Evolution not revolution was our mantra. The more you engage with people over time, understanding their lives, problems and aspirations, the richer your original idea becomes. Obviously, it's vital to have a simple and single-minded 'big vision'. That allows you to embrace complexity and richness as the project evolves without losing sight of the overall concept. Close collaboration is really important - especially with the local community who will one day bring life to your designs. So we are keen to encourage contributions from as many quarters as possible to get the best possible insights into the lives of Innsbruckers. Our aspiration is for a new, more productive urban model, growing out of the existing city and not be imposed upon it. For us, it's the only way to ensure the long-term economic evolution of the site. It's also central to ensuring the site's sustainability in the deepest sense. In other words, a responsive built environment that can grow and adapt to the changing needs of the community with minimum waste and optimum use of resources. Achieving these twin goals depends on dialogue at every stage of the project. Great design emerges through debate and discovery from within. It's not imposed from outside.

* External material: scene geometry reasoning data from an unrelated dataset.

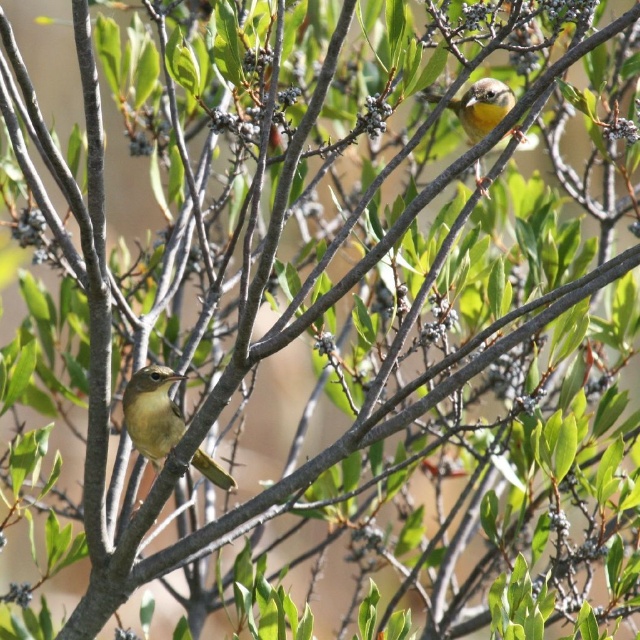 Question: Is green matte bird at center above yellowish-green feathers at upper right?

Choices:
 (A) yes
 (B) no

Answer: (B)

Question: Which point is farther to the camera?

Choices:
 (A) (468, 88)
 (B) (164, 385)

Answer: (A)

Question: Can you confirm if green matte bird at center is wider than yellowish-green feathers at upper right?

Choices:
 (A) no
 (B) yes

Answer: (B)

Question: Which point is closer to the camera taking this photo?

Choices:
 (A) (481, 120)
 (B) (216, 477)

Answer: (A)

Question: Is green matte bird at center thinner than yellowish-green feathers at upper right?

Choices:
 (A) no
 (B) yes

Answer: (A) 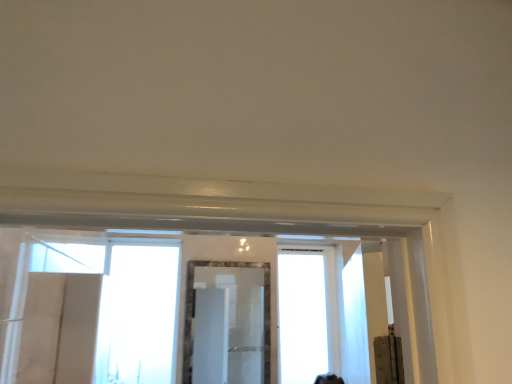 Question: Is marble frame mirror at center positioned before transparent glass window at center, which is counted as the 1th window, starting from the left?

Choices:
 (A) yes
 (B) no

Answer: (A)

Question: Is marble frame mirror at center oriented towards transparent glass window at center, positioned as the 2th window in right-to-left order?

Choices:
 (A) yes
 (B) no

Answer: (B)

Question: Is marble frame mirror at center behind transparent glass window at center, positioned as the 2th window in right-to-left order?

Choices:
 (A) no
 (B) yes

Answer: (A)

Question: Is marble frame mirror at center beside transparent glass window at center, which is counted as the 1th window, starting from the left?

Choices:
 (A) no
 (B) yes

Answer: (A)

Question: From a real-world perspective, is marble frame mirror at center on top of transparent glass window at center, positioned as the 2th window in right-to-left order?

Choices:
 (A) yes
 (B) no

Answer: (B)

Question: From a real-world perspective, is transparent glass window at center, the first window positioned from the right, positioned above or below marble frame mirror at center?

Choices:
 (A) below
 (B) above

Answer: (B)

Question: Is transparent glass window at center, the first window positioned from the right, wider or thinner than marble frame mirror at center?

Choices:
 (A) thin
 (B) wide

Answer: (B)

Question: Considering their positions, is transparent glass window at center, the first window positioned from the right, located in front of or behind marble frame mirror at center?

Choices:
 (A) front
 (B) behind

Answer: (B)

Question: Considering the positions of transparent glass window at center, which ranks as the second window in left-to-right order, and marble frame mirror at center in the image, is transparent glass window at center, which ranks as the second window in left-to-right order, bigger or smaller than marble frame mirror at center?

Choices:
 (A) big
 (B) small

Answer: (A)

Question: Based on their sizes in the image, would you say transparent glass window at center, which is counted as the 1th window, starting from the left, is bigger or smaller than marble frame mirror at center?

Choices:
 (A) big
 (B) small

Answer: (A)

Question: In terms of width, does transparent glass window at center, positioned as the 2th window in right-to-left order, look wider or thinner when compared to marble frame mirror at center?

Choices:
 (A) wide
 (B) thin

Answer: (A)

Question: Considering the positions of transparent glass window at center, which is counted as the 1th window, starting from the left, and marble frame mirror at center in the image, is transparent glass window at center, which is counted as the 1th window, starting from the left, taller or shorter than marble frame mirror at center?

Choices:
 (A) short
 (B) tall

Answer: (B)

Question: Would you say transparent glass window at center, positioned as the 2th window in right-to-left order, is inside or outside marble frame mirror at center?

Choices:
 (A) outside
 (B) inside

Answer: (A)

Question: From a real-world perspective, is transparent glass window at center, the first window positioned from the right, physically located above or below transparent glass window at center, positioned as the 2th window in right-to-left order?

Choices:
 (A) above
 (B) below

Answer: (B)

Question: In terms of size, does transparent glass window at center, the first window positioned from the right, appear bigger or smaller than transparent glass window at center, which is counted as the 1th window, starting from the left?

Choices:
 (A) small
 (B) big

Answer: (B) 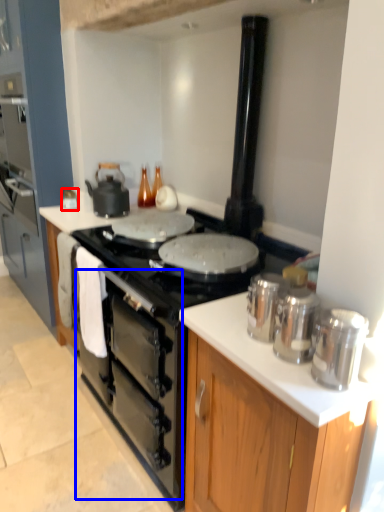 Question: Which point is closer to the camera, kitchen appliance (highlighted by a red box) or oven (highlighted by a blue box)?

Choices:
 (A) kitchen appliance
 (B) oven

Answer: (B) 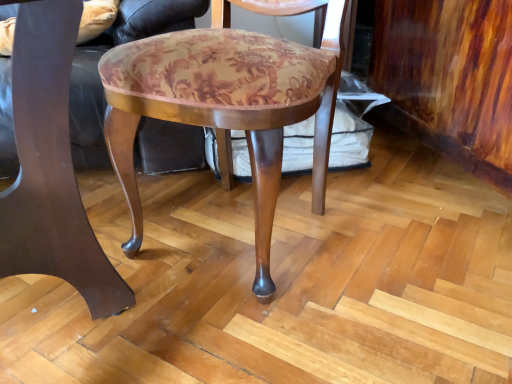 Identify the location of vacant space underneath matte brown wood chair at center, the 1th chair from the left (from a real-world perspective). (66, 332). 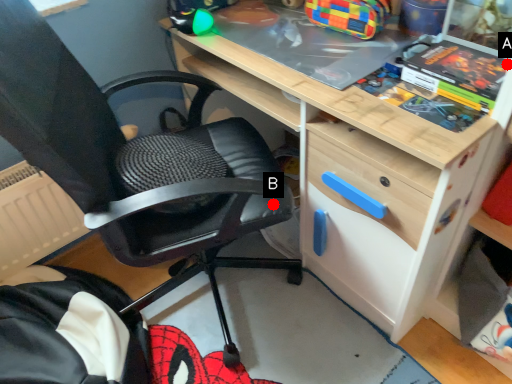 Question: Two points are circled on the image, labeled by A and B beside each circle. Which point is closer to the camera?

Choices:
 (A) A is closer
 (B) B is closer

Answer: (A) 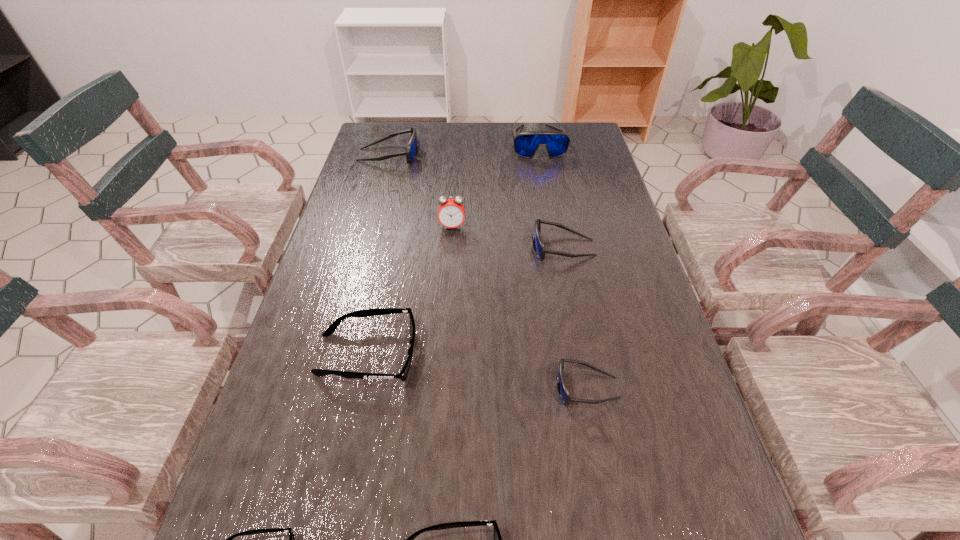 Locate which object ranks seventh in proximity to the red alarm clock. Please provide its 2D coordinates. Your answer should be formatted as a tuple, i.e. [(x, y)], where the tuple contains the x and y coordinates of a point satisfying the conditions above.

[(291, 535)]

Where is `sunglasses object that ranks as the third closest to the third smallest blue sunglasses`? The image size is (960, 540). sunglasses object that ranks as the third closest to the third smallest blue sunglasses is located at coordinates (330, 330).

Identify which sunglasses is the fifth nearest to the tallest sunglasses. Please provide its 2D coordinates. Your answer should be formatted as a tuple, i.e. [(x, y)], where the tuple contains the x and y coordinates of a point satisfying the conditions above.

[(497, 536)]

You are a GUI agent. You are given a task and a screenshot of the screen. Output one action in this format:
    pyautogui.click(x=<x>, y=<y>)
    Task: Click on the fourth closest blue sunglasses to the shortest sunglasses
    
    Given the screenshot: What is the action you would take?
    pyautogui.click(x=526, y=144)

Select which blue sunglasses is the second closest to the sixth shortest object. Please provide its 2D coordinates. Your answer should be formatted as a tuple, i.e. [(x, y)], where the tuple contains the x and y coordinates of a point satisfying the conditions above.

[(538, 245)]

You are a GUI agent. You are given a task and a screenshot of the screen. Output one action in this format:
    pyautogui.click(x=<x>, y=<y>)
    Task: Click on the third closest black sunglasses to the second nearest blue sunglasses
    The width and height of the screenshot is (960, 540).
    Given the screenshot: What is the action you would take?
    pyautogui.click(x=291, y=535)

Identify which black sunglasses is the third closest to the second biggest blue sunglasses. Please provide its 2D coordinates. Your answer should be formatted as a tuple, i.e. [(x, y)], where the tuple contains the x and y coordinates of a point satisfying the conditions above.

[(291, 535)]

The image size is (960, 540). Identify the location of free point that satisfies the following two spatial constraints: 1. on the front-facing side of the tallest sunglasses; 2. on the front-facing side of the biggest black sunglasses. (576, 355).

Where is `blank area in the image that satisfies the following two spatial constraints: 1. on the front-facing side of the red alarm clock; 2. on the front-facing side of the farthest black sunglasses`? This screenshot has width=960, height=540. blank area in the image that satisfies the following two spatial constraints: 1. on the front-facing side of the red alarm clock; 2. on the front-facing side of the farthest black sunglasses is located at coordinates (444, 355). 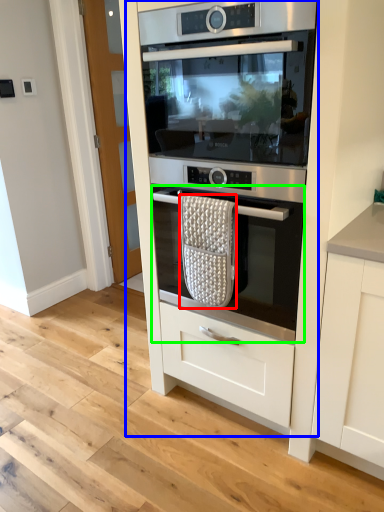 Question: Which object is the closest to the material (highlighted by a red box)? Choose among these: oven (highlighted by a blue box) or oven (highlighted by a green box).

Choices:
 (A) oven
 (B) oven

Answer: (B) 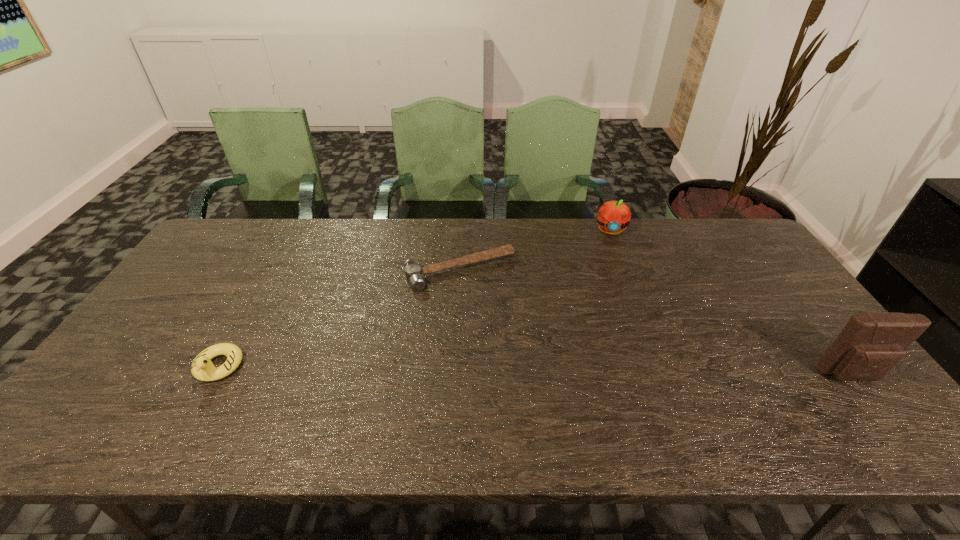 You are a GUI agent. You are given a task and a screenshot of the screen. Output one action in this format:
    pyautogui.click(x=<x>, y=<y>)
    Task: Click on the vacant space located 0.350m on the striking face of the shortest object
    The height and width of the screenshot is (540, 960).
    Given the screenshot: What is the action you would take?
    pyautogui.click(x=533, y=383)

This screenshot has width=960, height=540. Find the location of `vacant area situated 0.360m on the surface of the third shortest object`. vacant area situated 0.360m on the surface of the third shortest object is located at coordinates (612, 314).

Find the location of `free space located 0.330m on the surface of the third shortest object`. free space located 0.330m on the surface of the third shortest object is located at coordinates (611, 306).

Find the location of `free space located on the surface of the third shortest object`. free space located on the surface of the third shortest object is located at coordinates (611, 284).

This screenshot has height=540, width=960. Find the location of `hammer that is at the far edge`. hammer that is at the far edge is located at coordinates (413, 272).

Where is `apple that is at the far edge`? Image resolution: width=960 pixels, height=540 pixels. apple that is at the far edge is located at coordinates (613, 216).

Image resolution: width=960 pixels, height=540 pixels. In order to click on duckling that is positioned at the near edge in this screenshot , I will do tap(202, 368).

At what (x,y) coordinates should I click in order to perform the action: click on pouch at the near edge. Please return your answer as a coordinate pair (x, y). Looking at the image, I should click on (871, 344).

Image resolution: width=960 pixels, height=540 pixels. Find the location of `object situated at the right edge`. object situated at the right edge is located at coordinates (871, 344).

You are a GUI agent. You are given a task and a screenshot of the screen. Output one action in this format:
    pyautogui.click(x=<x>, y=<y>)
    Task: Click on the object located in the near right corner section of the desktop
    
    Given the screenshot: What is the action you would take?
    pyautogui.click(x=871, y=344) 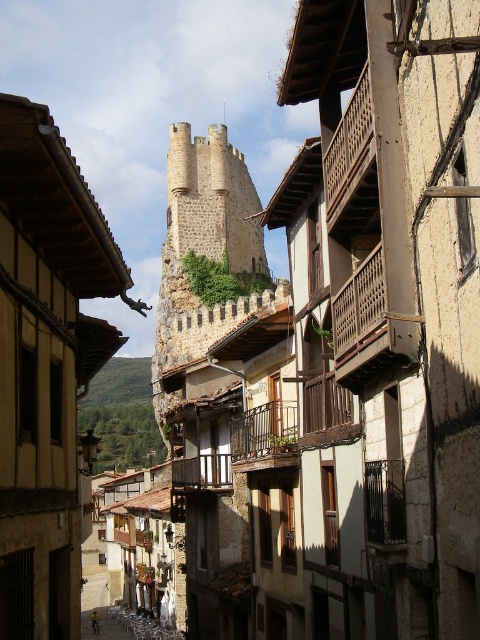 Question: Considering the real-world distances, which object is closest to the stone tower at center?

Choices:
 (A) wooden at upper center
 (B) brown wooden balcony at center

Answer: (B)

Question: Is stone tower at center to the left of brown wooden balcony at center from the viewer's perspective?

Choices:
 (A) no
 (B) yes

Answer: (B)

Question: Which point is farther to the camera?

Choices:
 (A) wooden at upper center
 (B) stone tower at center

Answer: (B)

Question: Does stone tower at center have a larger size compared to brown wooden balcony at center?

Choices:
 (A) no
 (B) yes

Answer: (B)

Question: Which object is farther from the camera taking this photo?

Choices:
 (A) wooden at upper center
 (B) brown wooden balcony at center
 (C) stone tower at center

Answer: (C)

Question: Can you confirm if wooden at upper center is positioned above brown wooden balcony at center?

Choices:
 (A) yes
 (B) no

Answer: (A)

6. Is it the first time you have been awarded a prize at Europan? How could this help you in your professional career?
This is the first time we entered Europan so we're excited and humbled at the same time. As an emerging studio, the prize is a really important vote of confidence for our inventive, human approach to large-scale projects. Innsbruck is unique. And yet, it shares many of the challenges faced by almost every modern city around the world. So we hope our Europan prize creates opportunities for us to develop a long-term strategic vision for Innsbruck that will benefit everyone who lives, works or simply visits the city. We're excited to get started - working with the city to explore how we can transform various elements within the site to achieve the goal of greater productivity. We're not keen on paper projects. We're only interested in projects that can and will be built. Hopefully, our approach to Innsbruck will attract new opportunities to work with other visionary people and communities who want design that makes a major human impact.
Office: Mcmullan Studio - London (GB)
Function: Architect, urbanist
Average age of the associates: 32 years old
Has your team, together or separately, already conceived or implemented some projects and/or won any competition? If yes, which ones?
We have senior-level experience delivering large-scale projects around the world. These include the new London headquarters of Rothschild Bank which was nominated for the RIBA Stirling Prize, the world-class Bund Finance Centre in Shanghai, and the London Olympic Masterplan 2012. Since the studio was founded in 2018, we've been very busy working on exciting projects that have challenged us to be as ingenious as we can. We’ve won a RIBA international competition to create a new model of flexible and affordable housing for young people in rural areas. We're also working on a dynamic rural workspace project that's designed to revitalise the economy outside major cities. And we ended 2019 with a pitch for a major project in London which combines hospitality with improving life for urban communities. All our projects reflect our passion for making a deep and positive impact on the evolving cities and communities around the world.
Does your team share a common workplace? If yes, give us a short description?
Yes. We all work in our open-plan studio in London's Marylebone district - a beautiful and vibrant neighbourhood a stone's throw from the bustle of Oxford Street. We chose Marylebone because we're surrounded by a trusted network of world-class design experts. Before our studio was founded, we worked with many of them on extraordinary projects at different practices. They're more like friends than collaborators. We all share the same desire to make our cities better places to live.